The interview was broadcast as Mandela’s lying-in-state ended on Friday evening with his coffin being carried down the steps of the Union Buildings’ amphitheatre for the last time.
Mandela’s grandson Mandla spoke softly to it, following traditional custom. He grimaced in emotional pain as the coffin was carried to the hearse.
A solemn-looking Mandla has remained with the coffin each day, travelling with it as it was transported to and from 1 Military Hospital.
The closure of this period of mourning left thousands of people disappointed, although according to official figures 100 000 mourners viewed his body.
Zindzi told ITV News’s Mark Austin of the importance of forgiving her father for any hurt he had caused her and about the guilt she felt at not being with him when he died.
And while she is yet to go back into his bedroom and shed a tear for her father, who died at his Houghton home last week while she attended the London premiere of Long Walk to Freedom, Zindzi said she had forgiven herself.
She told Austin there were often episodes “of my Dad’s health where the family get anxious, where we were told to be on standby, so I thought it was one of those moments when I heard he really wasn’t doing well.
“But from the tone from people at home, I realised it was more serious,” she added.
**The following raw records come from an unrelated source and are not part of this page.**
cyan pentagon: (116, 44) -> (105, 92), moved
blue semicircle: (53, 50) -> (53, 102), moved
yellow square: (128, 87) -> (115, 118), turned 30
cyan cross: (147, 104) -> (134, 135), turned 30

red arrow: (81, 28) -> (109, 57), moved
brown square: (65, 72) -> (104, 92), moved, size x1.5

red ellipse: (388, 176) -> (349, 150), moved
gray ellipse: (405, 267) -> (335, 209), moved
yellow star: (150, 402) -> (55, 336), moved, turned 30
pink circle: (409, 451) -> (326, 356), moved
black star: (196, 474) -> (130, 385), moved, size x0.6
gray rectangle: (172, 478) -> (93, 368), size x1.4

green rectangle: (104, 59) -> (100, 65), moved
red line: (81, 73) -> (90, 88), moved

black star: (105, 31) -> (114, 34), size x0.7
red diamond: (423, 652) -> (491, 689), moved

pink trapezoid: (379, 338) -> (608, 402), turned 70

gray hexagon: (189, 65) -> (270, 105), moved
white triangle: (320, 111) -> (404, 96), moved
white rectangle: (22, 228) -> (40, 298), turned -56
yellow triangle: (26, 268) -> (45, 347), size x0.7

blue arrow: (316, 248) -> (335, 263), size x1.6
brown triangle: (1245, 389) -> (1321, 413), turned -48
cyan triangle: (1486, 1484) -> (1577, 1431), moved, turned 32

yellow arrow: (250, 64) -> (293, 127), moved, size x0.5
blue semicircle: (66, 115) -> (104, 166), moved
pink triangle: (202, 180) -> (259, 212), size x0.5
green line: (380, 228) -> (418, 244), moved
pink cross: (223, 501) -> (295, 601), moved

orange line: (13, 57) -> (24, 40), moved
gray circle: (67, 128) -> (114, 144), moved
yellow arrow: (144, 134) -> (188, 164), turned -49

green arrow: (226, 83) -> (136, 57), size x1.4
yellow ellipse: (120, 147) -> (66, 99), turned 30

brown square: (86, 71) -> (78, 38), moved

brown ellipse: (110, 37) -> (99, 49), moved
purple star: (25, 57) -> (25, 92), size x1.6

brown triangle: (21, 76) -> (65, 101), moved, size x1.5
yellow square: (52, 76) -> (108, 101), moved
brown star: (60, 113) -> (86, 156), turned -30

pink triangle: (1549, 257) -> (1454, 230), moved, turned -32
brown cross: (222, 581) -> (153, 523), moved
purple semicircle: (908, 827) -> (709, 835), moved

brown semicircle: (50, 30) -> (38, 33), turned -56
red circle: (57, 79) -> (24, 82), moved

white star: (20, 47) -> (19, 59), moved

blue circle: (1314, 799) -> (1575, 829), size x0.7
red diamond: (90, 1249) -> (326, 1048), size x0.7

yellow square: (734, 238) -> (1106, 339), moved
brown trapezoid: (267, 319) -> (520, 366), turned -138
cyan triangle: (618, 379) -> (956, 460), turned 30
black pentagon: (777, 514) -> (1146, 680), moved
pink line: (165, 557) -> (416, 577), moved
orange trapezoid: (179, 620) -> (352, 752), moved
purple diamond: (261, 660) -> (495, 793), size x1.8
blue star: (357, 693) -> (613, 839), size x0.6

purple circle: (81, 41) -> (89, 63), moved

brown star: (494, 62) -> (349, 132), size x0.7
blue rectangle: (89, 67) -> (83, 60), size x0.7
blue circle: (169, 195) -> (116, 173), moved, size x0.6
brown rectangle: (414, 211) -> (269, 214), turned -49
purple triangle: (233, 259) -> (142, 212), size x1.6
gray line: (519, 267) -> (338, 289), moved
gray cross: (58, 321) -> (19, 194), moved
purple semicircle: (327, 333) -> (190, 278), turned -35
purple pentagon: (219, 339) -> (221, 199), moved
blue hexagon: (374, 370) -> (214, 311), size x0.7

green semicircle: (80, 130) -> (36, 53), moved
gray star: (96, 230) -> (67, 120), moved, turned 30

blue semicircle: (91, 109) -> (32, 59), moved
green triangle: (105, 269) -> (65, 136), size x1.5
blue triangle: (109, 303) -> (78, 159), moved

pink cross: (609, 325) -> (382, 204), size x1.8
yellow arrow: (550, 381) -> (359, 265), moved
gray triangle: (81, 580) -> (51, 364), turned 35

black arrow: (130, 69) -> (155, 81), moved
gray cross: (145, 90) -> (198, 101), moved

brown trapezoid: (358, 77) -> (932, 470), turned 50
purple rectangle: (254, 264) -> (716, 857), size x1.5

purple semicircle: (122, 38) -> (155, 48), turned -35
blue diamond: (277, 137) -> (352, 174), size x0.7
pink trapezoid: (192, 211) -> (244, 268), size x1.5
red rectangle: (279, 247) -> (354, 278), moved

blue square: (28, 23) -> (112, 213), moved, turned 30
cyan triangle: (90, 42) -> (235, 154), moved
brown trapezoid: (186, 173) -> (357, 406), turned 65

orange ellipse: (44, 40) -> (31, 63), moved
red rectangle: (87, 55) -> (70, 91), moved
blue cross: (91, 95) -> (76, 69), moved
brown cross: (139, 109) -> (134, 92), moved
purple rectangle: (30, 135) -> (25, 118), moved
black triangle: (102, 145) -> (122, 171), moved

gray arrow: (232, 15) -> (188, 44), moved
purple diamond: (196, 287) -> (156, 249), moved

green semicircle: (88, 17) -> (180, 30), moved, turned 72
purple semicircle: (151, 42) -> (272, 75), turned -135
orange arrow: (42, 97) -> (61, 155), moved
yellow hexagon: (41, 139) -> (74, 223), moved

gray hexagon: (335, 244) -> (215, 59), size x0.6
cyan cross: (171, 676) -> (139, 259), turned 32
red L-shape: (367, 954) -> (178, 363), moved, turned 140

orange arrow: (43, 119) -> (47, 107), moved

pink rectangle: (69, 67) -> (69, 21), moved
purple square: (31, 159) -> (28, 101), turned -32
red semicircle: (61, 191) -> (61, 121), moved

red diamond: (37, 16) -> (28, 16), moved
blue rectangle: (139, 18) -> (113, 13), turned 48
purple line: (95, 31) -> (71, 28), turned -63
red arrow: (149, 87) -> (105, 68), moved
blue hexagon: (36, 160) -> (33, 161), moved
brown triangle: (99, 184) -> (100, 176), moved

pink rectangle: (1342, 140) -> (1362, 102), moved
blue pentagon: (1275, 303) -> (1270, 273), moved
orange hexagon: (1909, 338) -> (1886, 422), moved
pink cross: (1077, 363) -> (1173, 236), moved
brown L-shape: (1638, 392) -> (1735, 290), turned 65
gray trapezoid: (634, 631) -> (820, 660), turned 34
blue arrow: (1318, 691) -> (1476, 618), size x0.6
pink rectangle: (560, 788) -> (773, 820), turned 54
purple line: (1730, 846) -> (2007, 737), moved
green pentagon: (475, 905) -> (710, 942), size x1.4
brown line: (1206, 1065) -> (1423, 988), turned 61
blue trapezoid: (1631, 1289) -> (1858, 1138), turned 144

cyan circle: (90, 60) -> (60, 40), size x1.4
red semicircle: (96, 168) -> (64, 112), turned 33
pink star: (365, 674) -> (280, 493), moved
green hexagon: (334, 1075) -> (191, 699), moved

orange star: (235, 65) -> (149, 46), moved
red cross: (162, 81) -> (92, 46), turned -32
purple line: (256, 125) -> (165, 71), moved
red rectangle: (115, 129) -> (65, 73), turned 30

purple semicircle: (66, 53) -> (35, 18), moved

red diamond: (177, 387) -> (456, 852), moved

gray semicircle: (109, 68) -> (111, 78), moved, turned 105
“I spoke to the director and said we’ll go to the premiere and we’ll talk to people but if you could please have us excused by the royal couple (Prince William and his wife Kate), that as soon as the lights went down we would need to go back to the hotel, my sister and I, and to wait to hear and be in touch with the family at home.
“We did that. Just as we left, my sister called from the car and that’s when we knew,” Zindzi said. “I said ‘Oh my God, no, what time was that? – and I knew.”